In Uncategorized on 01/26/2018 at 15:50

I do have sympathy for that Obliging Jurist, Judge David Gustafson, when confronted with Cecil K. Kyei, Docket No. 9118-12, filed 1/26/18.

CKK’s tactic seems to be to enter into a stipulated decision after he files Chapter 13. Then the stipulated decision is tossed on 11USC§362(a)(8) grounds, whereupon CKK stipulates again, and files Chapter again.


So Judge Gustafson gets a little bewildered. “On June 8, 2015, the parties filed a stipulation (ECF 20) reflecting a settlement of the case, and on June 25, 2015, the Court duly entered decision (ECF 23). However, on November 18, 2015, respondent filed a motion to vacate (ECF 24), advising the Court that petitioner had filed a bankruptcy petition on November 17, 2015 (i.e., before June 2015, when the parties filed their stipulation and the Court entered its decision). Because the automatic stay of 11 U.S.C. § 362(a)(8) had deprived this Court of jurisdiction to enter decision in this case, we vacated the decision by order of November 23, 2015 (ECF 25).” Order, at p. 1.

Judge, I think you meant that CKK filed his petition on November 17, 2014, which is definitely before June 25, 2015, and not November 17, 2015, which isn’t. CKK’s in-again, out-again would confuse anyone.

So after that bankruptcy proceeding was tossed, IRS tried again to file a motion for entry of decision before CKK hit the Bankruptcy Court NDGA yet again.

But IRS is now farblungeit, if I may be permitted an arcane technical term.
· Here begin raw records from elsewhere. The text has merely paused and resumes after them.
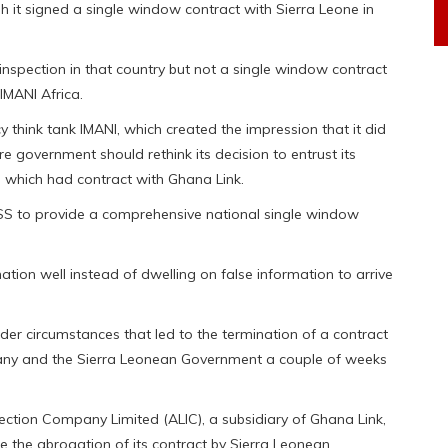
h it signed a single window contract with Sierra Leone in
inspection in that country but not a single window contract
IMANI Africa.
 think tank IMANI, which created the impression that it did
e government should rethink its decision to entrust its
, which had contract with Ghana Link.
SS to provide a comprehensive national single window
ation well instead of dwelling on false information to arrive
er circumstances that led to the termination of a contract
any and the Sierra Leonean Government a couple of weeks
spection Company Limited (ALIC), a subsidiary of Ghana Link,
e the abrogation of its contract by Sierra Leonean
“The motion as it appears on the Court’s electronic record is evidently missing multiple pages, because the motion consists of numbered paragraphs that skip from 2 to 17. The motion alleges that ‘respondent’s counsel has not received a reply [to an unspecified communication] from petitioner’, and that ‘Petitioner’s telephone number remains out of service.’ The motion requests ‘that the Court enter a decision in this case pursuant to the agreement of the parties and in accordance with the attached decision document’ (i.e., ECF 23). As far as we can tell, the motion relies solely on the alleged agreement of June 2015 and not on any default or lack of prosecution under Rule 123(a) or (b).” Order, at pp. 2-3.

Judge Gustafson, now thoroughly befogged, failed to notice that the agreement IRS was relying upon was the June 2015 stip which was voided per the automatic stay. In an earlier order, Judge Gustafson ordered CKK to show earlier this week to argue about entering a decision.

Of course CKK didn’t show. And if the agreement IRS relied upon was void, why should CKK waste time? Even if decision was entered by default, it was still void.

So Judge Gustafson tells IRS the ”… motion for entry of decision is denied without prejudice to the filing of a motion that is complete and that explains how an agreement entered into in June 2015 would not have been void by virtue of the automatic stay.” Order, at p. 2.

And both IRS and CKK should ”…make an appropriate filing, which shall include the party’s recommendation as to further proceedings.” Order, at p. 2.

My morning line is 8 to 5 for the Bankruptcy Court for the Northern District of GA.